Posted by: Allen K. | Nov 1, 2005 11:39:52 PM
This is the worst post I've ever read on this blog.
Secondary education is NOT a positional good. It is not for getting into college, getting a job, or any of that jazz. The fundamental point of education is create a citizenry capable of governing itself. Sending your kid to some bumfuck mississippi school where she gets the highest grade in ant eating might get her into a better college, but it isn't going to do shit when it comes to knowing how to participate in civic life.
Seriously, I am so disappointed in this post it is unbelievable.
Posted by: Drew Miller | Nov 2, 2005 1:48:47 AM
Posted by: Julian Elson | Nov 2, 2005 2:15:05 AM
I agree with Ezra on this one. I was the only parent in my circle of friends to send my kid to the moderately decent public school in the neighborhood based (at least partly) on exactly the argument Ezra is making.
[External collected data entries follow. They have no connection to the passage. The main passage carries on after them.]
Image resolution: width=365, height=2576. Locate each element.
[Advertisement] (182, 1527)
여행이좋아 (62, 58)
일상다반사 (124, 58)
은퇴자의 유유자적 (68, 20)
The rest of the parents I know sent their kids to charter schools.
Posted by: Marianne | Nov 2, 2005 8:51:22 AM
First, you ignore the importance of the SAT and ACT. Just because your kid gets a 4.0 at Podunk High doesn't mean elite schools are going to accept her. If her education was deficient, then she'll suffer for it, no matter where she ends up positionally.
Secondly, I think any parent who'd go to these strategic lengths to try to get her kid into a top school is going to push that kid to be pretty damn driven in her studies, so that parent will be expecting a pretty high positional ranking even at top high schools. And the parents that don't push so hard probably don't care enough about which colleges accept their kids, so they'll just want their kids to get the best education possible, regardless of what game theory might dictate.
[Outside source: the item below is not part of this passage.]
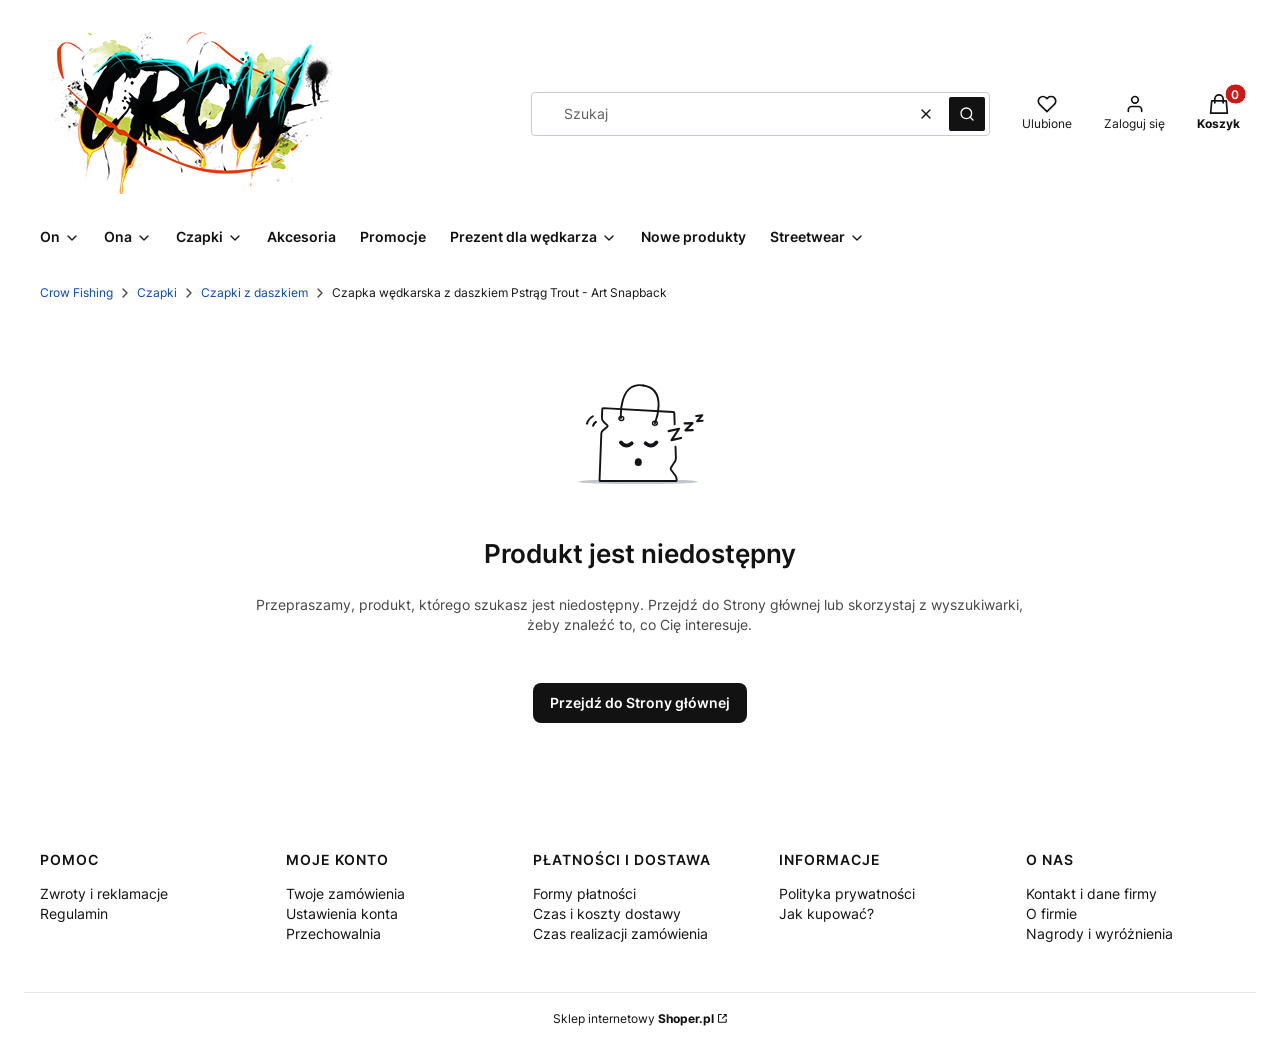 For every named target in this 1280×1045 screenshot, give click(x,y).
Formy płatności (584, 893)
(Yeah, I did the gender switch on ambiguous pronouns. I'm having a quasi-feminist moment. I think the Trenton, NJ thing you pointed out got to me.)
Posted by: Royko | Nov 2, 2005 11:05:59 AM
It is this kind of cynical attitude towards education that results in my having to deal with dozens of college students every year who cannot add fractions. Many of them were "A" students in high school, and almost all averaged at least a 3.0 GPA.
When they finally reach the "real world," and are barely able to function as members of society, who benefited from their excelling amongst mediocrity?
Posted by: OmerosPeanut | Nov 2, 2005 7:39:46 PM
My sense is that there are parents who steer their kids into top-rated high schools (private or magnet or charter), then hound the teachers and administrators to give their child A's for work that deserves C's. That offends me, and strikes me as the worst of both worlds.
However, while I basically agree with Drew Miller's comment that education is an absolute good and the basis of civic life, I'm bothered by the dismissive tone. It's not as obvious or as easy a choice as he implies. There will never be enough "quality schools" to go around, so we should make the commitment to supporting the "bumfuck Mississippi school" and making it better. Which is hard, slow work, and in the meantime your kid is growing up and her only shot at an education is slipping away.
Posted by: dix hill | Nov 3, 2005 10:21:05 AM
I was in the top 10% of a very good school in high school and probably could have made the top 1 or 2% of the mediocre schools in the city next door, but I wouldn't have gotten an education. My school valued critical thinking, one of the things I remember the most is the teachers encouraged us to argue with them. Too many other schools, the mediocre ones, value rote learning and conformity.
There is another thing you haven't thought through. My son is mildly autistic. He's a B and C student in his excellent middle school and gets alot of support in order to get those grades, and is actually learning at grade level and keeping up. He's a mediocre student in an excellent school. What would he be in a mediocre school? I doubt he would be a big fish in a small pond, he would probably have little or no support and drop like a rock to the bottom of the class.